Combien de temps Kant avait-il poireauté dans la plus grande solitude au sein de ce grand manoir, seule et unique demeure de ce maudit caillou ? Il ne s’en souvenait plus lui-même. Tout ce qu’il gardait en mémoire, c’était le sourire narquois de l’homme perfide qui l’avait amené là, après lui avoir promis une «
fête grandiose ». Galvanisé par la nouvelle, le révolutionnaire s’était méticuleusement préparé pour les célébrations : il débarqua chargé de vin d’îles d’été, de bièrraubeurre de Boréa, et de diverses liqueurs finement dérobées ici et là par les plus adroits contrebandiers de Grand Line. L’individu malhonnête qui l’avait débarqué sur l’île lui avait même confié une petite pilule, naïvement appelée
bonbon, et lui avait conseillé de le consommer «
au pinacle des festivités, au cœur battant de la fête », lui promettant de pouvoir sentir les couleurs, voir la musique, et tout un tas d’autres expériences tant illégales qu’exquises. Mais il n’en fut rien : sur l’île, personne ! Les seuls compagnons de Kant durant ces longues journées furent des goulots de bouteille, encore et toujours de goulots. Si bien qu’il se saoulât jusqu’à perdre connaissance, et ce jour après jour.
Et soudain, une présence ! Émergeant de son coma éthylique journalier, Kant perçut la présence d’un autre être vivant à l’intérieur du manoir. Était-ce réel ? N’était-ce qu’un rêve, ou était-ce bel et bien le Haki de l’Observation du contrebandier qui lui permettait de sentir la proximité d’autrui ? D’un bond, il se releva. Des gouttes d’eau croupie suintaient du plafond et tombaient en une mélodie grossière et lugubre sur les cadavres de bouteilles vides dispersés autour de lui. En jetant un œil tout autour, il s’aperçut qu’il ne lui restait pour seul et unique breuvage que le tonnelet de bièrraubeurre. Cela semblait tout de même suffisant pour s’enivrer un jour de plus, quand bien même il faudrait le partager. D’un élan jovial, il s’engouffra dans les couloirs en direction de la mystérieuse présence à l’étage du dessous.
«
Qui va-là ? » s’enquit une voix. Kant accéléra le pas et pénétra dans ce qui semblait être l’ancienne grande salle. D’ordinaire, il aurait été captivé par le mobilier ouvragé en bois sculpté, mais la profonde solitude qui l’accablait était telle qu’il dirigea d’emblée toute son attention sur la silhouette famélique assise contre une colonne effondrée. D’un bond, il s’élança vers elle.
«
Eh ben ! Vous en avez mis un foutu temps ! s’exclama-t-il, tout en joie et excitation.
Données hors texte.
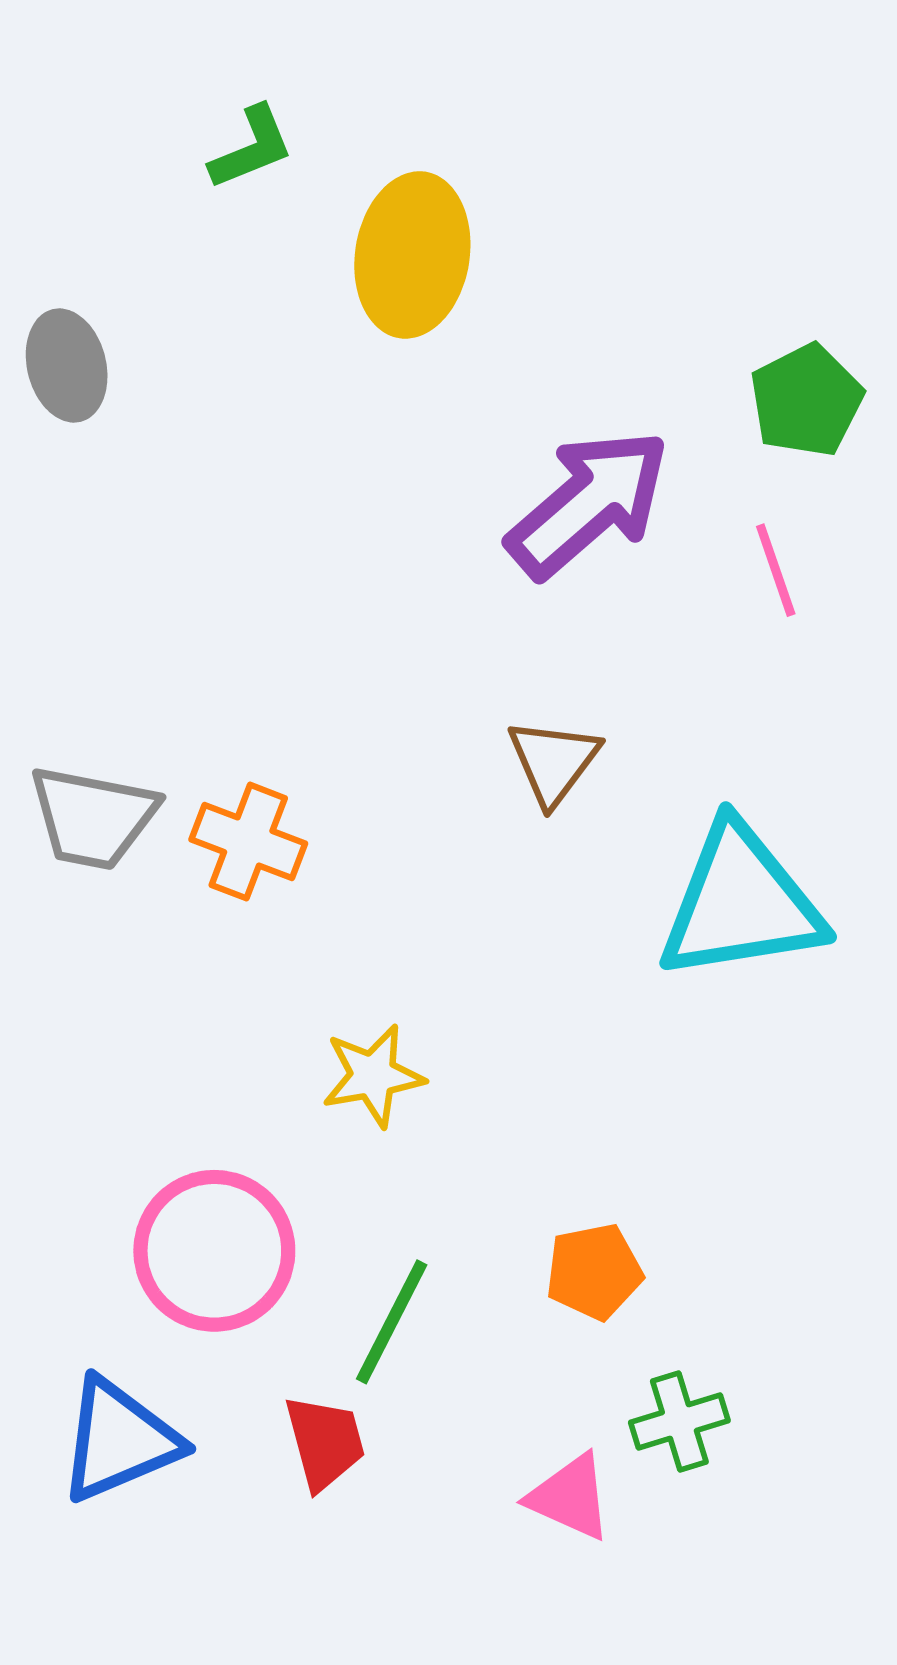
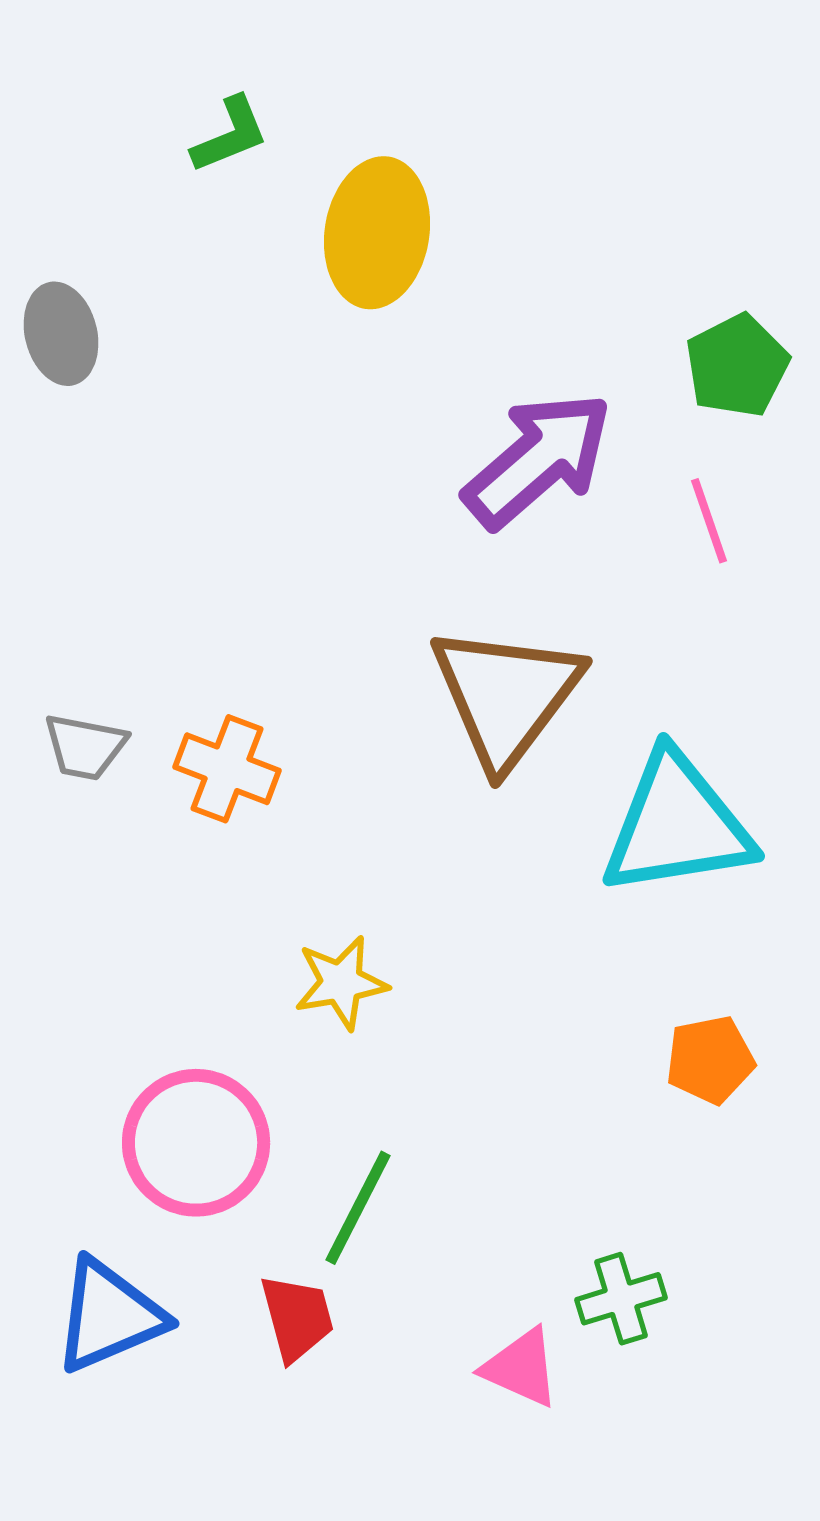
brown triangle: (554, 762) -> (506, 696), size x1.8
gray trapezoid: (93, 817) -> (85, 747), size x0.7
orange pentagon: (594, 1272) -> (710, 1060), moved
Où c'est qui sont les autres les autres invités ? C’est maintenant le cœur battant de la fête ou quoi ? Non ? Bon, disons que c’est maintenant ! » Puis, il avala son bonbon.
Débouchant son tonnelet de bièrraubeurre, Kant laissa s’échapper des effluves douces et maltés qui contrastèrent avec les odeurs âcres émanant du repas du naufragé squelettique. Après une généreuse goulée, le révolutionnaire lui tendit son breuvage, heureux à l’idée de partager. Ce n'est qu'à cet instant qu'il observa plus attentivement l'homme en face de lui. Blafard et émacié, celui-ci dégageait une aura morbide, comme si la mort siégeait à ses côtés. Kant ne reconnut pas immédiatement le capitaine des Faucheurs… qu’il connaissait pourtant de nom et de réputation.
«
Oh bah vieux, la sale mine ! dit-il d’un ton compatissant.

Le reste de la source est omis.